Shy stared into the water for what seemed like hours, watching fish swim right past his hook, trying to figure out what he was doing wrong. Maybe it was the fake bait he’d found in the supply cabinet. Or maybe he was fishing too shallow. Or maybe the sharks in the area had scared all the fish away or the ones who stayed were too nervous to eat.
At one point he overheard Addison saying something to the oilman about a rescue boat finding them. Or a rescue plane. But Shy no longer held out hope for a rescue anything. Every emergency team that existed would be focused on the earthquake victims. Their tiny lifeboat, drifting in the middle of the Pacific, wasn’t even on the radar.
An orange and white fish swam near his hook to investigate. It was thin and no bigger than the palm of his hand, but he begged it to bite. “Come on, you little bastard,” he told it. “Swallow that hook for me. You know it looks delicious as shit.”

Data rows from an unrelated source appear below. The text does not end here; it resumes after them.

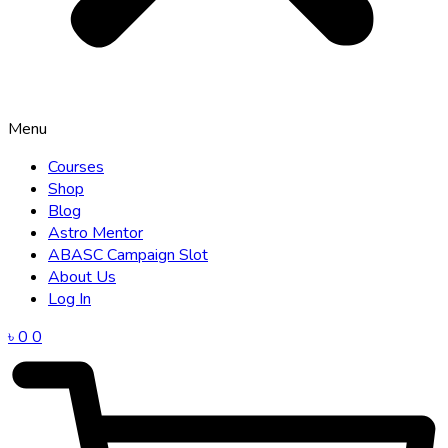
Menu
Courses
Shop
Blog
Astro Mentor
ABASC Campaign Slot
About Us
Log In
৳
0
0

But the fish turned and swam away.
Shy dropped his head in disappointment.
He could sense Addison behind him, judging his failure.
By late afternoon Shy felt amazingly weak. His muscles were cramping from hunger and dehydration. He stood at the front of the boat with the fishing line anyway, waiting for something to bite.
To take his mind off his discomfort, he started picturing random things from back home. The taquerias and liquor stores that lined his street. Neddie’s Laundromat, where they took their dirty clothes on Sundays. The cracked pavement of his apartment complex parking lot, where he did all his ball-handling drills. His mom walking into the apartment from work, hanging her keys on the hook by the door and sorting through the mail.
He replayed the last time all four of them were together. Sitting at the kitchen table eating sweet bread from the corner bodega. Drinking orange juice. It was the morning before this second voyage, and they were mostly quiet because they still didn’t know how to act after the death of his grandma.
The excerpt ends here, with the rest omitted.